A copy of the report obtained by Mixmag states: "The scheme would be a multi-agency initiative.
"The blueprint for the scheme caters for young people who smoke cannabis recreationally as well as acting as a safeguarding mechanism for those with complex needs or multiple vulnerabilities".
The Telegraph reports that the strategy might be extended to all Class B substances, effectively decriminalising ketamine and amphetamines.
Previously, police and crime commissioners in Somerset, Durham, and the West Midlands have seen successful results with similar schemes.
The Volteface report says: "Whilst evidence bases and template models exist from successful existing schemes, it is crucial that this scheme is carefully designed and tailored to the needs of the Borough.
Quarterly or bi-annual meetings should be held between stakeholders to analyse the benefits and any potential negative consequences of the scheme."
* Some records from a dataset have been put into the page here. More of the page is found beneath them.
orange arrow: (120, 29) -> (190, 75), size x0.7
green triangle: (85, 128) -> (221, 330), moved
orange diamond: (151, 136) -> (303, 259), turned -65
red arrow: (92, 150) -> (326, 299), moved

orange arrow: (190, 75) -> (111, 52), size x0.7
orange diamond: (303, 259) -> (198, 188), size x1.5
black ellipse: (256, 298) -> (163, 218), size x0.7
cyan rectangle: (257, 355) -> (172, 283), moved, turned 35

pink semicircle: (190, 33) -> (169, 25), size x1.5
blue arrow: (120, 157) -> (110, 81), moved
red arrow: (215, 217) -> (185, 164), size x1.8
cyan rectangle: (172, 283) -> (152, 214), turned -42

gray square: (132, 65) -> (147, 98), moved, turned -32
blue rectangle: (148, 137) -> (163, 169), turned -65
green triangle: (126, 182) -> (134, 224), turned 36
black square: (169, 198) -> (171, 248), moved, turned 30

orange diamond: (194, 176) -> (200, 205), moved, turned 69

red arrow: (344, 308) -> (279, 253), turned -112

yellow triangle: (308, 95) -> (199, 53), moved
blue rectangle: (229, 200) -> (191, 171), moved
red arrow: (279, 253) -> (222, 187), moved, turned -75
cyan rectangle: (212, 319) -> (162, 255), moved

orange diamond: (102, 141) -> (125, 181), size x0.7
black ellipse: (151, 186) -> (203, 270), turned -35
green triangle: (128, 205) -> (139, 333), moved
A spokesperson for the Mayor of London told Mixmag: “The Mayor firmly believes that drug use, and its related crimes, are preventable and not inevitable. That is why his approaches to tackling these issues are rooted in deterrence and early intervention.
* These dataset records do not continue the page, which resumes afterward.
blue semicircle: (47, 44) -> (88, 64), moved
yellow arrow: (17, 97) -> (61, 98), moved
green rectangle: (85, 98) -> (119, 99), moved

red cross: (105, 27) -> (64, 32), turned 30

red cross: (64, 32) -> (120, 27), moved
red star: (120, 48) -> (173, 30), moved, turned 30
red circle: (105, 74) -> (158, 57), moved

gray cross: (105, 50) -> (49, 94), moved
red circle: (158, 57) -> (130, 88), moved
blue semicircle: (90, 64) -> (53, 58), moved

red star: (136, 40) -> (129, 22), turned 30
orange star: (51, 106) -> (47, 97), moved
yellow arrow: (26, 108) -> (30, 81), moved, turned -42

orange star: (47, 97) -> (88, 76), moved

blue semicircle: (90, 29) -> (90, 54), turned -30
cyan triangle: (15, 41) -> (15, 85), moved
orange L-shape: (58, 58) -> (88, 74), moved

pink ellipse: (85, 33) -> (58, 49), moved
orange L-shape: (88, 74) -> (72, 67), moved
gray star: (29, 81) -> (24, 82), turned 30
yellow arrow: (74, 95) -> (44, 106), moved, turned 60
“City Hall is working closely with community groups across London, providing them with the resources they need to tackle poverty, alienation and a lack of opportunity so that they can help bring about lasting change in their local area.
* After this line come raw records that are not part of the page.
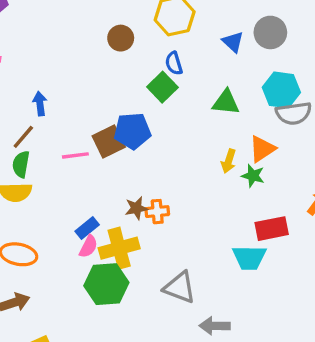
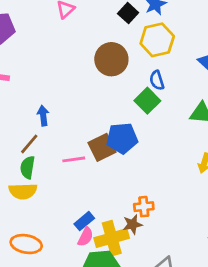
brown circle: (121, 38) -> (111, 59), size x1.5
brown star: (136, 208) -> (132, 224), moved

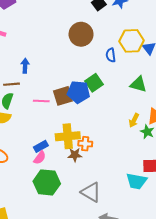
yellow hexagon: (157, 40) -> (132, 41), moved
green square: (147, 101) -> (94, 83), moved
brown line: (29, 144) -> (11, 84), turned 35
yellow cross: (112, 238) -> (68, 136), moved

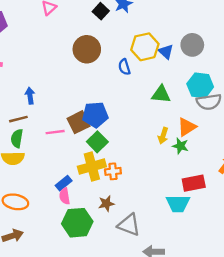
green square: (94, 83) -> (97, 142), moved
brown star: (75, 155) -> (106, 204), moved
pink semicircle: (40, 158) -> (65, 196), turned 144

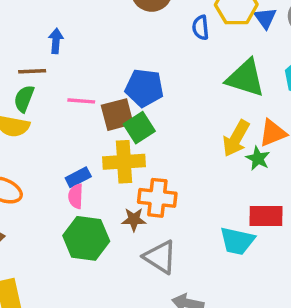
green triangle: (161, 94) -> (245, 78), size x1.4
brown square: (79, 122) -> (117, 115), moved
yellow arrow: (163, 136) -> (236, 138), size x1.5
orange cross: (113, 171) -> (157, 198), moved, size x1.5

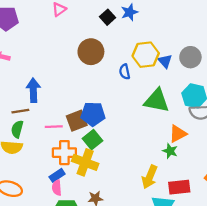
blue arrow: (56, 41) -> (33, 90), size x1.5
brown square: (117, 115) -> (77, 121), moved
yellow arrow: (236, 138) -> (150, 177), moved
yellow cross: (124, 162) -> (85, 162), turned 30
orange cross: (157, 198) -> (64, 153), moved

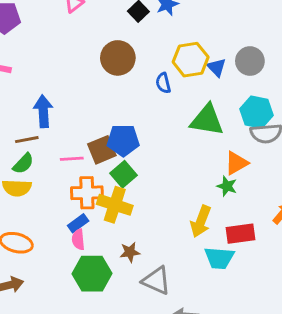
green semicircle: (17, 129) -> (23, 164), turned -150

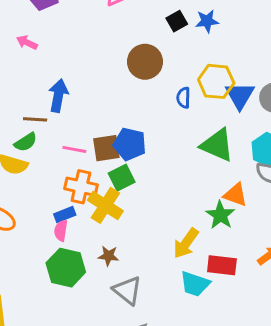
blue triangle: (217, 67) -> (240, 96), size x1.5
orange triangle: (236, 163) -> (236, 195), turned 35
green star: (227, 186) -> (220, 215), size x1.4

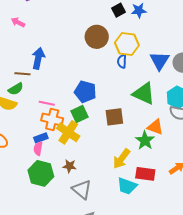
yellow hexagon: (216, 81) -> (127, 44), moved
brown square: (106, 148) -> (114, 117), moved
pink line: (74, 149) -> (47, 103), moved

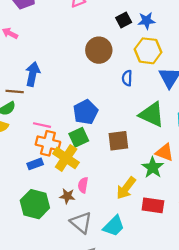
yellow hexagon: (127, 44) -> (148, 51), moved
blue pentagon: (85, 92) -> (86, 112), turned 30
pink semicircle: (38, 149) -> (83, 185), moved
cyan trapezoid: (127, 186) -> (114, 226), moved, turned -65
“A core focus of this work is investigating various ways in which young people can be diverted away from low-level drug use by being better informed about its harm, and MOPAC is actively involved in discussions around this scheme.
“We know that we’ll never be able to simply arrest our way out of the problem, which is why we continue to work on schemes that provide young people with support and education, rather than simply putting them through the criminal justice system – with the aim of diverting them away from drug use and crime for good”.